Revenue for the parent company fell 14.9% to $608.9 million from $715.5 million.

“We continue to maintain a strong financial position across the enterprise,” HEI President and CEO Connie Lau said in a statement. “Our utility’s stabilizing regulatory mechanisms, our bank’s conservative approach to risk, and our strong enterprise-wide liquidity have created a solid foundation, enabling us to continue delivering good consolidated results and supporting our customers and community through these challenging times.”
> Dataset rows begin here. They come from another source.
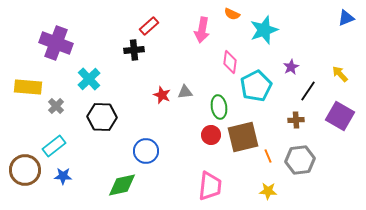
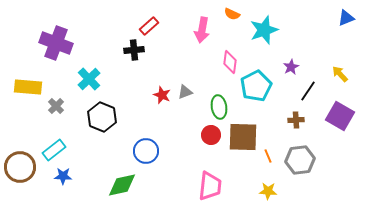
gray triangle: rotated 14 degrees counterclockwise
black hexagon: rotated 20 degrees clockwise
brown square: rotated 16 degrees clockwise
cyan rectangle: moved 4 px down
brown circle: moved 5 px left, 3 px up
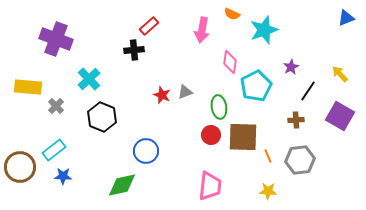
purple cross: moved 4 px up
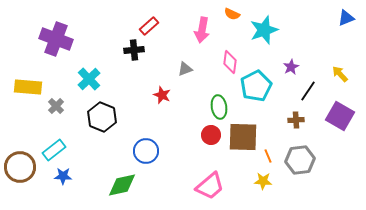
gray triangle: moved 23 px up
pink trapezoid: rotated 44 degrees clockwise
yellow star: moved 5 px left, 10 px up
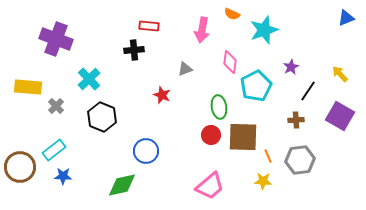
red rectangle: rotated 48 degrees clockwise
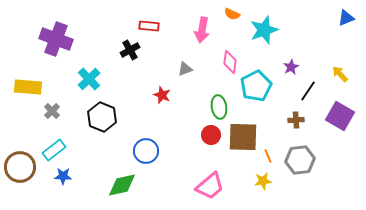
black cross: moved 4 px left; rotated 24 degrees counterclockwise
gray cross: moved 4 px left, 5 px down
yellow star: rotated 12 degrees counterclockwise
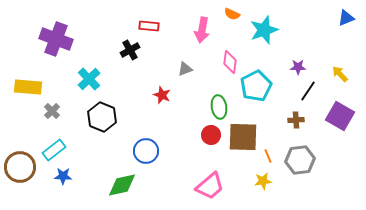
purple star: moved 7 px right; rotated 28 degrees clockwise
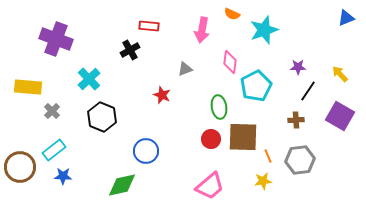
red circle: moved 4 px down
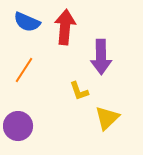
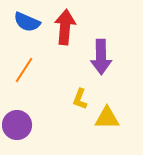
yellow L-shape: moved 1 px right, 8 px down; rotated 40 degrees clockwise
yellow triangle: rotated 44 degrees clockwise
purple circle: moved 1 px left, 1 px up
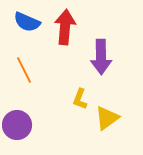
orange line: rotated 60 degrees counterclockwise
yellow triangle: rotated 36 degrees counterclockwise
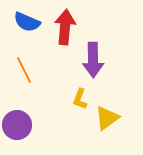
purple arrow: moved 8 px left, 3 px down
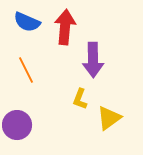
orange line: moved 2 px right
yellow triangle: moved 2 px right
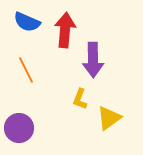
red arrow: moved 3 px down
purple circle: moved 2 px right, 3 px down
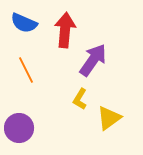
blue semicircle: moved 3 px left, 1 px down
purple arrow: rotated 144 degrees counterclockwise
yellow L-shape: rotated 10 degrees clockwise
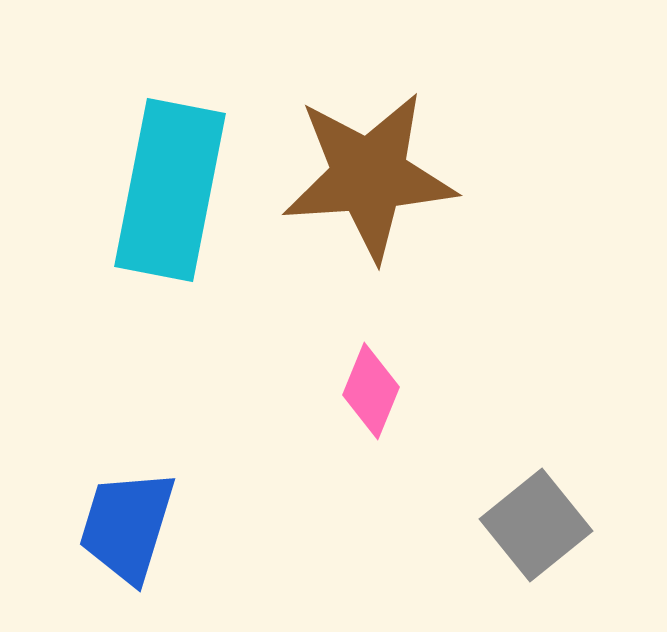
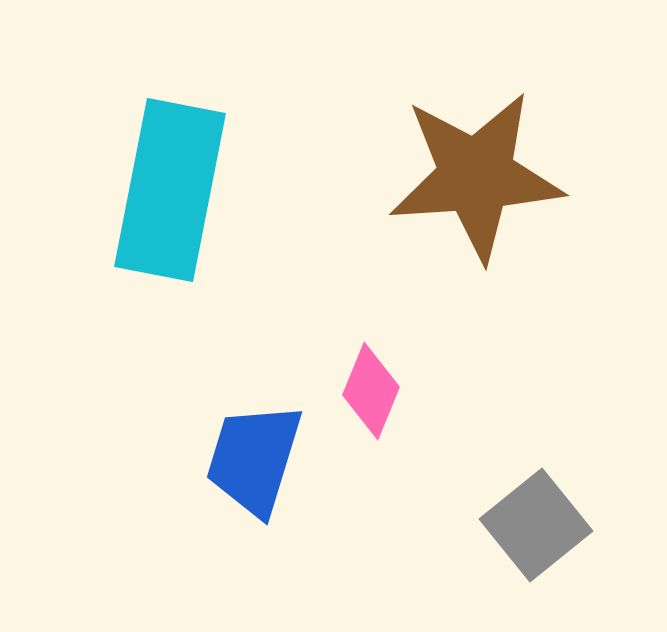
brown star: moved 107 px right
blue trapezoid: moved 127 px right, 67 px up
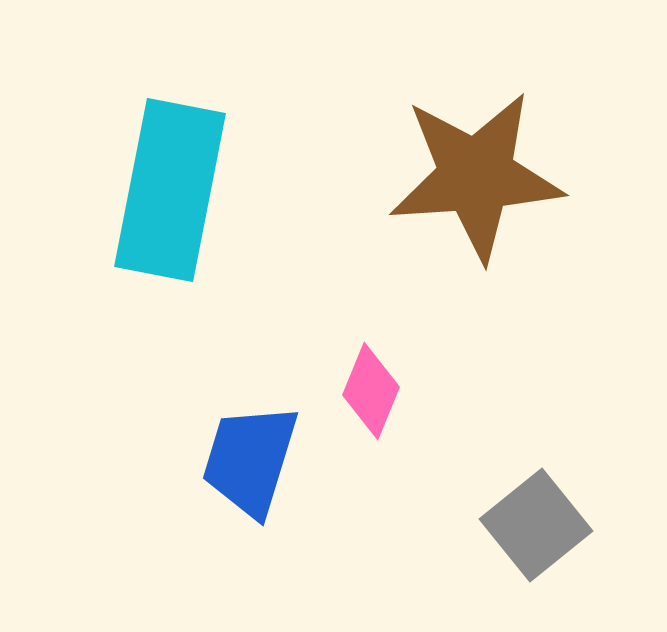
blue trapezoid: moved 4 px left, 1 px down
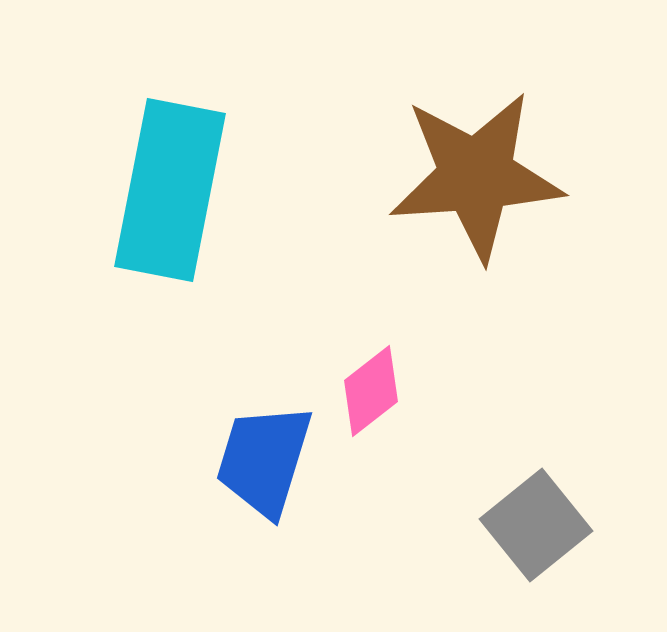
pink diamond: rotated 30 degrees clockwise
blue trapezoid: moved 14 px right
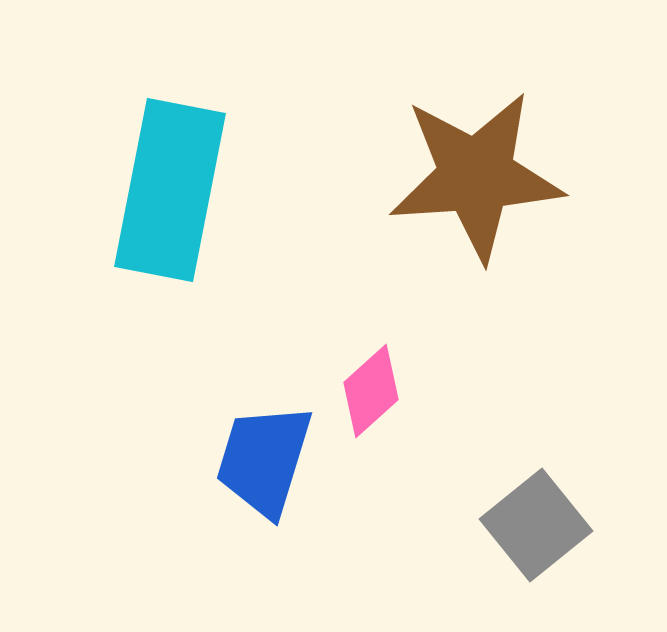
pink diamond: rotated 4 degrees counterclockwise
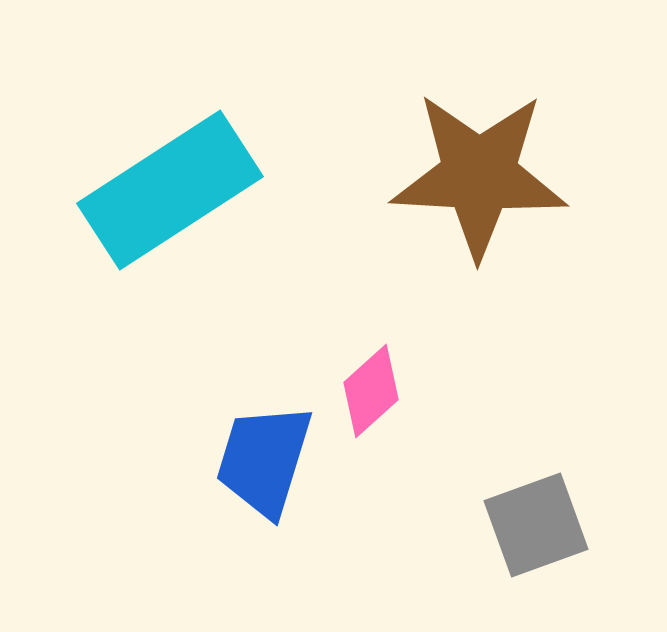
brown star: moved 3 px right, 1 px up; rotated 7 degrees clockwise
cyan rectangle: rotated 46 degrees clockwise
gray square: rotated 19 degrees clockwise
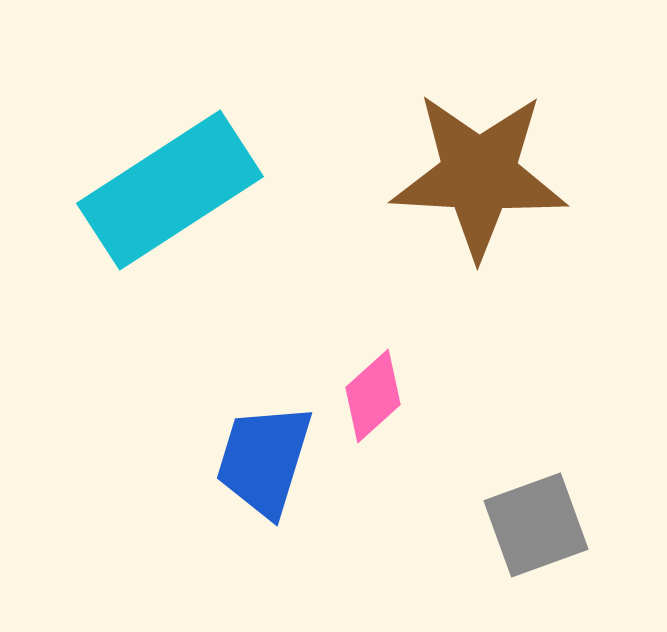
pink diamond: moved 2 px right, 5 px down
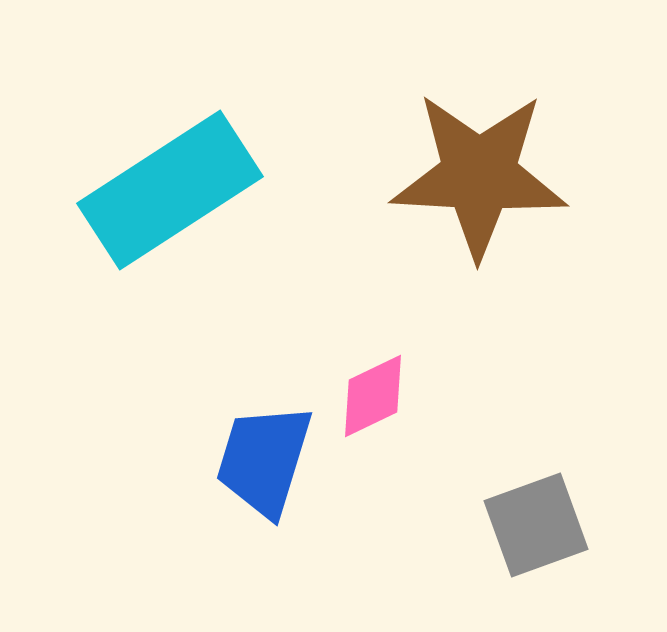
pink diamond: rotated 16 degrees clockwise
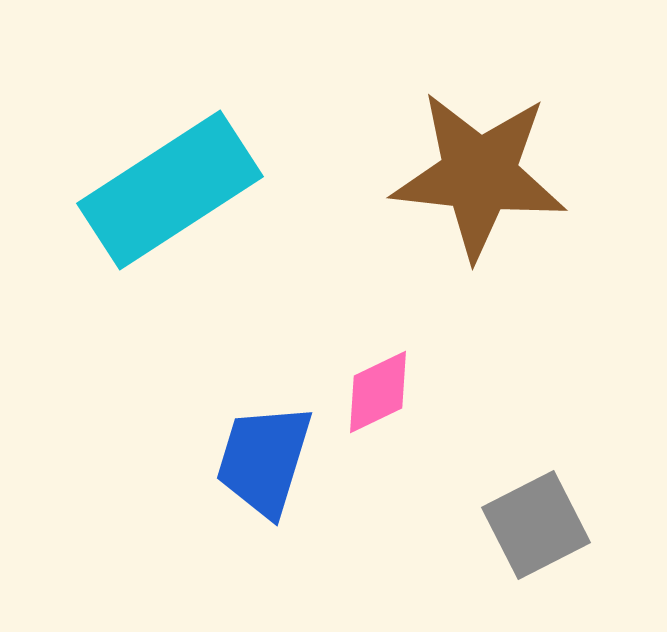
brown star: rotated 3 degrees clockwise
pink diamond: moved 5 px right, 4 px up
gray square: rotated 7 degrees counterclockwise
HEI increased its earnings in the quarter by lowering expenses 16.4% to $537.4 from $642.9 million. Those expenses were primarily incurred by the utility, which serves Oahu, Maui County and the Big Island.

The utility’s operations and maintenance expenses were $7 million lower than the year-earlier quarter mainly due to fewer generating unit overhauls, less generating station maintenance work associated with overhauls, the reclassification of COVID-19 related bad debt expense from the first quarter, and lower labor cost due to lower staffing levels and reduced overtime. HEI said the lower generation overhauls and station maintenance work represented approximately $4 million of the $7 million total expense and that the work will be performed later in 2020 or in 2021.

“As we tighten our belts, we remain focused on collaborating with stakeholders to progress our renewable energy transition, supporting Hawaii’s economic recovery and clean energy goals,” Lau said.

The utility’s net income rose in the quarter about 30% to $42.3 million from $32.6 million.

American Savings, which reported its financial results separately on July 30, said its income declined 17.6% to $14 million from $17 million in the year-earlier quarter primarily due to taking the loan-loss provision. But the bank was partially able to offset that loss with a gain of $7.1 million from the sale of 34,680 Visa Class B restricted shares and an additional gain of $2.2 million from the sale of investment securities.

“Our bank’s results reflect the impact of the crisis in the compression of lending margins and higher provision for potential credit losses,” Lau said. “The bank was able to offset some of these pressures through strong mortgage production, good cost control and a gain on sale of securities, while continued deposit growth reinforced its liquidity position and low cost funding base.”

A day before announcing earnings, HEI said it was keeping its quarterly dividend at 33 cents a share. It will be payable on Sept. 10 to shareholders of record at the close of business on Aug. 21.

HEI’s stock rose 11 cents to $35.04 today after the earnings were released.